船曳場に上がっている海藻採り専用の舟(幸徳丸0.5トン)を海面に下ろし、漁港から岬周辺でギンバソウを採るのだ。
空は晴れている、が、風は冷たい。
透きとおった水の下に深緑色の藻が長く伸びて揺れている。素人目にはどれも同じ「藻」としか見えないけれど、石塚さんの目は違う。
「これがギンバソウ。あれがナガモ」
棹で藻を引き上げて見せてくれるが、どちらがギンバソウなのか、まるでわからない。触ってみる。と、どうも、ぬるぬるの強い方がナガモのようだ。驚くことに、港の中にワカメも生えていた。
幸徳丸の中には石塚さんの使う道具がぎっしり並ぶ。ワカメやギンバソウを刈る鎌。ナマコを採るタモ。アワビを捕る鉤(かぎ)。サザエを捕るヤス。ヒラメやタイ、ヒラマサを獲る銛(もり)……まるで弁慶の七つ道具のようだ。
棹の長さは約6メートル。鎌などのついた下半分は樫、上半分は竹で出来ている。

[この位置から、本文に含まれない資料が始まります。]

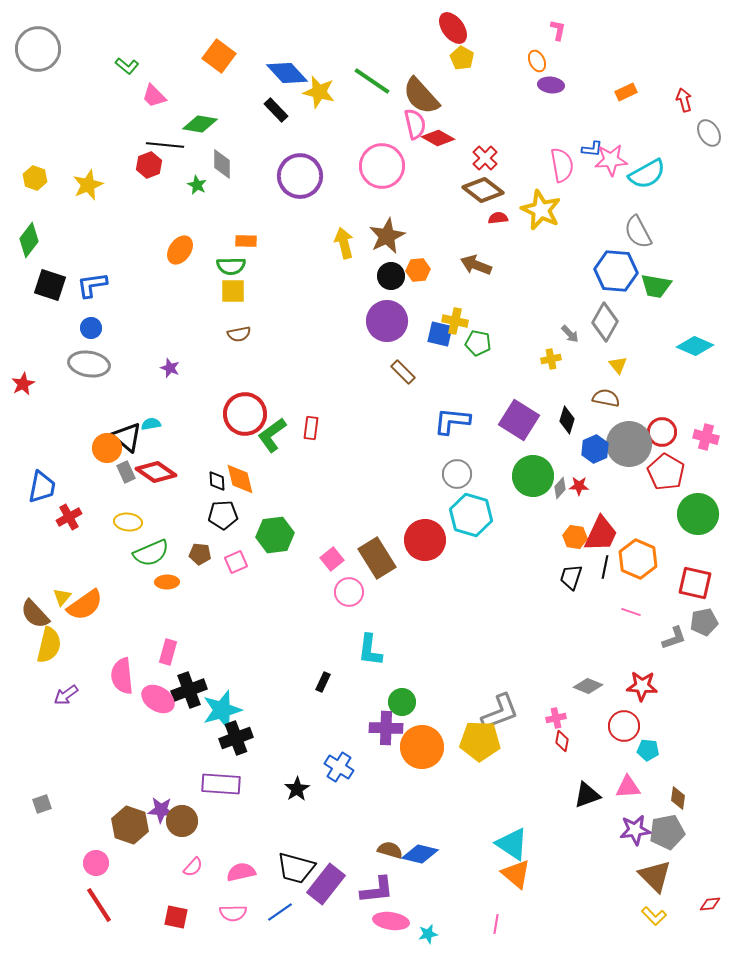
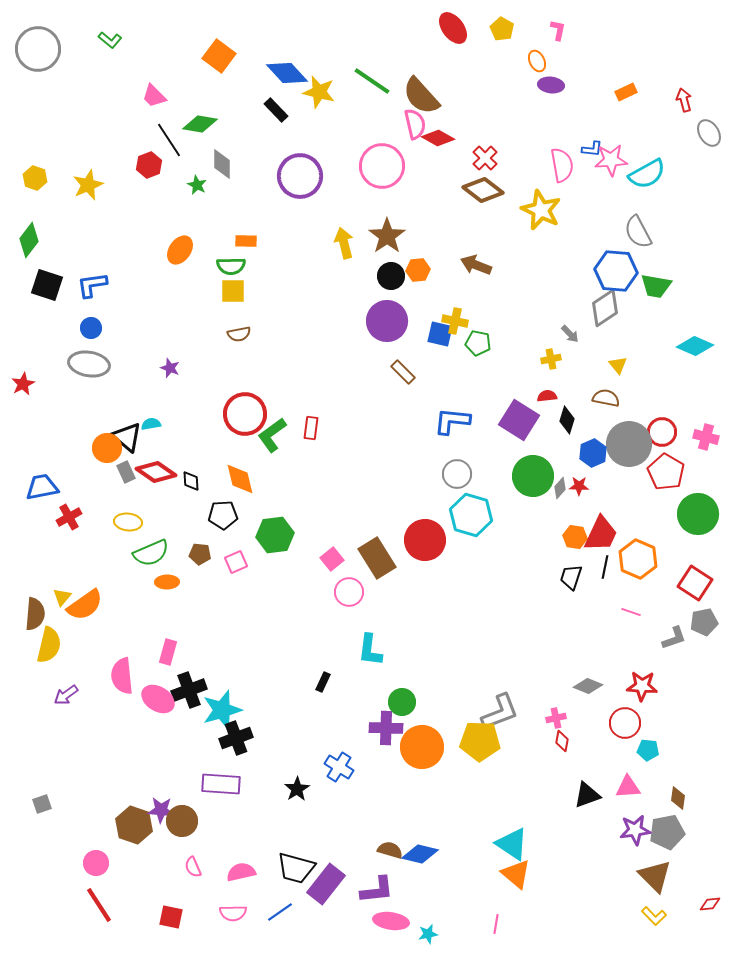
yellow pentagon at (462, 58): moved 40 px right, 29 px up
green L-shape at (127, 66): moved 17 px left, 26 px up
black line at (165, 145): moved 4 px right, 5 px up; rotated 51 degrees clockwise
red semicircle at (498, 218): moved 49 px right, 178 px down
brown star at (387, 236): rotated 9 degrees counterclockwise
black square at (50, 285): moved 3 px left
gray diamond at (605, 322): moved 14 px up; rotated 27 degrees clockwise
blue hexagon at (595, 449): moved 2 px left, 4 px down
black diamond at (217, 481): moved 26 px left
blue trapezoid at (42, 487): rotated 112 degrees counterclockwise
red square at (695, 583): rotated 20 degrees clockwise
brown semicircle at (35, 614): rotated 132 degrees counterclockwise
red circle at (624, 726): moved 1 px right, 3 px up
brown hexagon at (130, 825): moved 4 px right
pink semicircle at (193, 867): rotated 115 degrees clockwise
red square at (176, 917): moved 5 px left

獲物をとるときに、棹が水中にすっと入りやすく、引き揚げるときに重くないように工夫されている。
石塚さんはゆっくりと右手で櫓を漕ぎながら、左手でガラス箱(30センチ×40センチ)をもち、海中を見つめる。
「ギンバソウを最高に採ったとき?そうだね、日に19万円かな。イゴグサなら、月に200万円」そう言って、にっこり笑った。
海の中は、海藻の森だ。
ギンバソウやナガモなどのホンダワラ類は、水の中で杉や檜(ひのき)のように直立し、潮の流れにのって、ゆったりと揺れている。近づいて見ると、ギンバソウの茎葉に紡錘形の小さな袋がある。その中の空気のおかげで真っ直ぐ立っていられるのだろう。
海底が白い砂の道になっていて、左右にギンバソウとナガモが林立していた。ここが水中なのか、どこなのか、わからなくなる。山を空から俯瞰しているようだ。水中と陸上の景色がまったくの相似形なのが、不思議だ。
ひょっとして、ぼくらの住むこの地上の向こうに、まったく同じような形の世界があるのかもしれない。
と、石塚さんの鎌が敏捷に動き、目の前のギンバソウが払われ、水面に向かって上げられていく。藻の下半分は残されたままだ。きっとそこは硬くて、美味しくないのだろう。
海藻が誘うように揺れている。
色のトーンが、5月のような明るいみどりに一斉に変わった。見上げると、舟のかげが見え、幾条もの光がその背後から射しこんでいた。
採ったギンバソウを自宅で食べさせていただいた。
調理の仕方はじつにシンプル。
1. 沸騰した湯にギンバソウを入れる。
2. ギンバソウは黒ずんだ色からアッと言う間に緑色になる。
3. 冷水で洗う(できれば川の水)。
4. 揉み洗い(砂をとるため)。この時点で磯の香りがぷんとする。
5. 色が徐々に深緑色に。
6. ギュッと水気を絞る。
7. ざくざく刻んで、出来上がり。
まず、生のギンバソウを食べてみた。
あまりに青くさく磯っぽい。
次に、湯がいただけのものを食べる。と、こちらは山菜かヨモギのよう。海藻とは思えない食感。ほのかに苦い。
この湯がいたギンバソウを、めんつゆ、ワサビ醤油、生姜醤油、ポン酢、マヨネーズで合えて食べ比べをした。
それぞれに美味しいのだが、なぜか、すべて酒に合う。マヨネーズは白ワイン。ワサビ醤油は日本酒。ポン酢はビール。ギンバソウの味の決め手は苦味ではないか。ことにマヨネーズの酸味、甘味とのマッチングがいい。味噌汁もいただいた。上品な塩気は、朝ご飯にはもちろん、お酒の後にぴったりだ。
「生のギンバソウを天ぷらにしても美味いんだ」グラスを傾けながら、石塚さんが微笑む。きっとフキノトウのような味がするのだろう。
窓の外にうつろう光を見ながら、佐渡の青空にギンバソウはよく似合うと思った。
いや、逆だ。
真水の混ざった海水や、淡い空がギンバソウを育てている。
そして、やさしく、せつない物語も生んだのかもしれない。